2017: Kühlewil an der Schwelle zu einer neuen Ära
Pierre Steiner, Leiter des Alters- und Pflegeheims Kühlewil, verhehlte anlässlich der Präsentation des Buches nicht, dass das dem Betrieb während längerer Zeit anhaftende Image als Armenanstalt auch als Last empfunden worden ist. Heute stehen jedoch Freude und Stolz im Zentrum. Stolz einerseits angesichts der herausragenden Rolle von Kühlewil bei der Entwicklung der städtischen Sozialpolitik. Stolz aber auch deshalb, weil das Alters- und Pflegeheim Kühlewil beim Prozess hin zu einem modernen, attraktiven und zukunftsfähigen Betrieb erfolgreich voranschreite.

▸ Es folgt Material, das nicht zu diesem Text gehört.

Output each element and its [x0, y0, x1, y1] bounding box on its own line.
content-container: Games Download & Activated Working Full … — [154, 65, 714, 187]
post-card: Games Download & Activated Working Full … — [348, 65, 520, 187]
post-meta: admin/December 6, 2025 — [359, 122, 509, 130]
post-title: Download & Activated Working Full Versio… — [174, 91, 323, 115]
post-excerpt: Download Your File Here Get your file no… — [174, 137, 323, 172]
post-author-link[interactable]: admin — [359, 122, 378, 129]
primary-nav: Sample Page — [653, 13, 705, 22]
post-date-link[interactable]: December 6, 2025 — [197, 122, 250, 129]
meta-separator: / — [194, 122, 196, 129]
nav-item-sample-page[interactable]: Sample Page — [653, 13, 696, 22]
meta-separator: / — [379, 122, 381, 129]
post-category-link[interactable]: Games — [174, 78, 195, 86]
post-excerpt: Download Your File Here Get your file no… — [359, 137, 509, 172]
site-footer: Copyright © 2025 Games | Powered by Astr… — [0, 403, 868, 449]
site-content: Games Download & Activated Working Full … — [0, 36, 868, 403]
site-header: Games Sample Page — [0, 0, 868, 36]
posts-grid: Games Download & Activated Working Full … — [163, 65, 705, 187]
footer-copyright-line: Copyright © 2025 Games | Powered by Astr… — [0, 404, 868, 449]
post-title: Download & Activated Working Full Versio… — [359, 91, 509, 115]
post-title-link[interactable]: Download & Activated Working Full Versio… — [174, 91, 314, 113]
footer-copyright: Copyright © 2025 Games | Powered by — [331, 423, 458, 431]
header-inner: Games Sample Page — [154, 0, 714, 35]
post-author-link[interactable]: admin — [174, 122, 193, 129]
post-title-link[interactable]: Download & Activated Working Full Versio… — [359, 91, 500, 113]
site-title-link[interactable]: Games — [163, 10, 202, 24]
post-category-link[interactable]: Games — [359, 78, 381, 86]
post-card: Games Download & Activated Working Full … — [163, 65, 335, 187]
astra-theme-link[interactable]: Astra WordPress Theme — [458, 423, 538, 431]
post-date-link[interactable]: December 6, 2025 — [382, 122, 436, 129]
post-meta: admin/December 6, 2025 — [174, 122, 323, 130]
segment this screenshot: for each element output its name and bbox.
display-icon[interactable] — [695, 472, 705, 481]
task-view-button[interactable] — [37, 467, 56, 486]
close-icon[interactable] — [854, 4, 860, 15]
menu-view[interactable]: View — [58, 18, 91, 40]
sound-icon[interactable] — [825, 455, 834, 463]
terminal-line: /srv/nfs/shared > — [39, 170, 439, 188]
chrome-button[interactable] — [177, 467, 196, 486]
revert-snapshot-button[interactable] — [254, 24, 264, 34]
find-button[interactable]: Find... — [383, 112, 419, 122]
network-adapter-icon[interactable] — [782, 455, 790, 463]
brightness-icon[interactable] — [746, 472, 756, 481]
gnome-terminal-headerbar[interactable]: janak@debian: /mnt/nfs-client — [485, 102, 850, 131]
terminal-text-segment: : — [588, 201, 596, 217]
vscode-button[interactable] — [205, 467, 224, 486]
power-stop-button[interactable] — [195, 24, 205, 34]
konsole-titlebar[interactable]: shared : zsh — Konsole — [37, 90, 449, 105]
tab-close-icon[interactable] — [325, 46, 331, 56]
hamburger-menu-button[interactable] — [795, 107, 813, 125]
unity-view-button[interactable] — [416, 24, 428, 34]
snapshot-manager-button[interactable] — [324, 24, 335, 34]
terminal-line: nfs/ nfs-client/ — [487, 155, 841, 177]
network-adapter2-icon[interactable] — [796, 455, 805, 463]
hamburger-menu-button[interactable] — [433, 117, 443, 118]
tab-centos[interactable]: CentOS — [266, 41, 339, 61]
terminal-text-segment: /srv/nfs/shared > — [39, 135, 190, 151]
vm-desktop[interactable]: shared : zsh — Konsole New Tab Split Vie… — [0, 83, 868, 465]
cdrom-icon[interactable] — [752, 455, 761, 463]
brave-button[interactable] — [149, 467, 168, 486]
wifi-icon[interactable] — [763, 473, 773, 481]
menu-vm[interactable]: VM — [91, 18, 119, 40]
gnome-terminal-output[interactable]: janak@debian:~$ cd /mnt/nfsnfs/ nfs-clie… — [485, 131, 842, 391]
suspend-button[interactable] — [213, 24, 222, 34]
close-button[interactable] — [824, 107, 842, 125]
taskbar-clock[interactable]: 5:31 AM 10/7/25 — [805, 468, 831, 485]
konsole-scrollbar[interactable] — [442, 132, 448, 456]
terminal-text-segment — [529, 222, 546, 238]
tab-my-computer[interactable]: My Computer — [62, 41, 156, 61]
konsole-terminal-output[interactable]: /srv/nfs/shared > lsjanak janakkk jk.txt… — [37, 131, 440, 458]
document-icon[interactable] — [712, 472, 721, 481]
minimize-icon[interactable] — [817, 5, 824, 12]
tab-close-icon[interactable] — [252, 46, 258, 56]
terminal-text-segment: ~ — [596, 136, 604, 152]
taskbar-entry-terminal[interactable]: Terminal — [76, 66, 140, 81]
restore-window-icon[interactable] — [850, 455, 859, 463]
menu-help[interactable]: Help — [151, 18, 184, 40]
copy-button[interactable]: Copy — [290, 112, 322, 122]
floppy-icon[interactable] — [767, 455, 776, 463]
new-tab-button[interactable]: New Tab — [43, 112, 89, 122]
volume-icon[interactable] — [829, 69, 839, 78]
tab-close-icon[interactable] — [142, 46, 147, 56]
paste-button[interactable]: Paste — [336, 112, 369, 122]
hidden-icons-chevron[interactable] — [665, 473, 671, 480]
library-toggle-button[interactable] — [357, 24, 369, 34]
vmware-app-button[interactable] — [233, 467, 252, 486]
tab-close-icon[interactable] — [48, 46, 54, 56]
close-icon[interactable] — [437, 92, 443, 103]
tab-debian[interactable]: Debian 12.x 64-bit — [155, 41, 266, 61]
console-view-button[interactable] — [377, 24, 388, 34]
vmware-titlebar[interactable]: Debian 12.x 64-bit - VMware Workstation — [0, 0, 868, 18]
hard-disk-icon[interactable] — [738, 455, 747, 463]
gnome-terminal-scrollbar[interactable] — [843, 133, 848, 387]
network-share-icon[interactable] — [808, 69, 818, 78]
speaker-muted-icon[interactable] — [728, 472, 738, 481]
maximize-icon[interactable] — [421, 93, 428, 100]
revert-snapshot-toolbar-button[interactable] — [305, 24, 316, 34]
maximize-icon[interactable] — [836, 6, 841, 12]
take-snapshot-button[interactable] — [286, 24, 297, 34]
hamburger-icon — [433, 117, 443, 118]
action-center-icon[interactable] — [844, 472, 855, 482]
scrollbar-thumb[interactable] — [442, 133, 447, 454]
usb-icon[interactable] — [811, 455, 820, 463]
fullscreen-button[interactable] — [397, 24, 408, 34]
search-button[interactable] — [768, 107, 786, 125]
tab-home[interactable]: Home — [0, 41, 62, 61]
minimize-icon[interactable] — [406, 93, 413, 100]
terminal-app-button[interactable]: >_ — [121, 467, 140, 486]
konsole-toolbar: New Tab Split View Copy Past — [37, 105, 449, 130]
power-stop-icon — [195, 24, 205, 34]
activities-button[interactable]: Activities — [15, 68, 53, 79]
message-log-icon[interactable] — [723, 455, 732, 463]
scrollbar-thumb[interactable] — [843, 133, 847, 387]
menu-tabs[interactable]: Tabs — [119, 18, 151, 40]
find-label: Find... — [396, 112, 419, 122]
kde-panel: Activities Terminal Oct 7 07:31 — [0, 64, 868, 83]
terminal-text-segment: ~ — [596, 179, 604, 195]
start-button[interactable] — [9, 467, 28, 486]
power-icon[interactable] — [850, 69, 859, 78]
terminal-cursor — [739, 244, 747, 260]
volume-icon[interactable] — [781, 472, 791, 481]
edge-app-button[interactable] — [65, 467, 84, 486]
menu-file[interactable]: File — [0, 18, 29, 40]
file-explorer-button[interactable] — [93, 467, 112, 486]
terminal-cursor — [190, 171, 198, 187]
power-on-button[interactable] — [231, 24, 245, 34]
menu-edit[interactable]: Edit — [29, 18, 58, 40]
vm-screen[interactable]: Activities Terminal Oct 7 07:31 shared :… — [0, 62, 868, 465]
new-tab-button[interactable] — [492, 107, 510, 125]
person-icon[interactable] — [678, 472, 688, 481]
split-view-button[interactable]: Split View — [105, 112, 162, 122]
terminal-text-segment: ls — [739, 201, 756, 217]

In diesen Tagen wurde im Alters- und Pflegeheim Kühlewil die Sanierung des Südflügels des Hauptgebäudes abgeschlossen. In den nächsten drei Jahren stehen die Erneuerung des Mitteltrakts und des Nordflügels des Hauptgebäudes an. Neben der baulichen Entwicklung liegt Heimleiter Pierre Steiner auch die Öffnung des Betriebs am Herzen. Die landschaftliche Lage und die günstigen klimatischen Bedingungen mit vielen nebelfreien Tagen im Winterhalbjahr machen Kühlewil zu einem vielbesuchten Ausflugsziel; der Jakobsweg und der Gürbetaler Höhenweg führen direkt am Alters- und Pflegeheim vorbei. «Mit einer Öffnung des Restaurants und einer entsprechenden Umgebungsgestaltung wollen wir Kühlewil für die Allgemeinheit einladend und zugänglich machen», so Pierre Steiner.
Hochwertige Pflegequalität – bereicherndes Zusammenleben
Kühlewil hat eine lange Tradition, auch Menschen zu pflegen, die aufgrund ihrer Biografien oder ihres spezifischen Betreuungsbedarfs von anderen Institutionen nicht aufgenommen werden. Mit seinen integrativen Wohngruppen kommt Kühlewil dieser anspruchsvollen Aufgabe erfolgreich nach. Urs Stoll, Co-Leiter des Pflegedienstes und stellvertretender Heimleiter, ist deshalb glücklich, dass die Qualität des Zusammenlebens im Alters- und Pflegeheim Kühlewil in einer Bewohnerbefragung als weit überdurchschnittlich gut beurteilt wurde. Für Urs Stoll ist klar: «Die hohe Pflegequalität, das breite Beschäftigungs- und Therapieangebot und das bereichernde Zusammenleben mit unterschiedlichsten Menschen in einem Ensemble mit Dorfcharakter ist einer der Erfolgsfaktoren von Kühlewil.»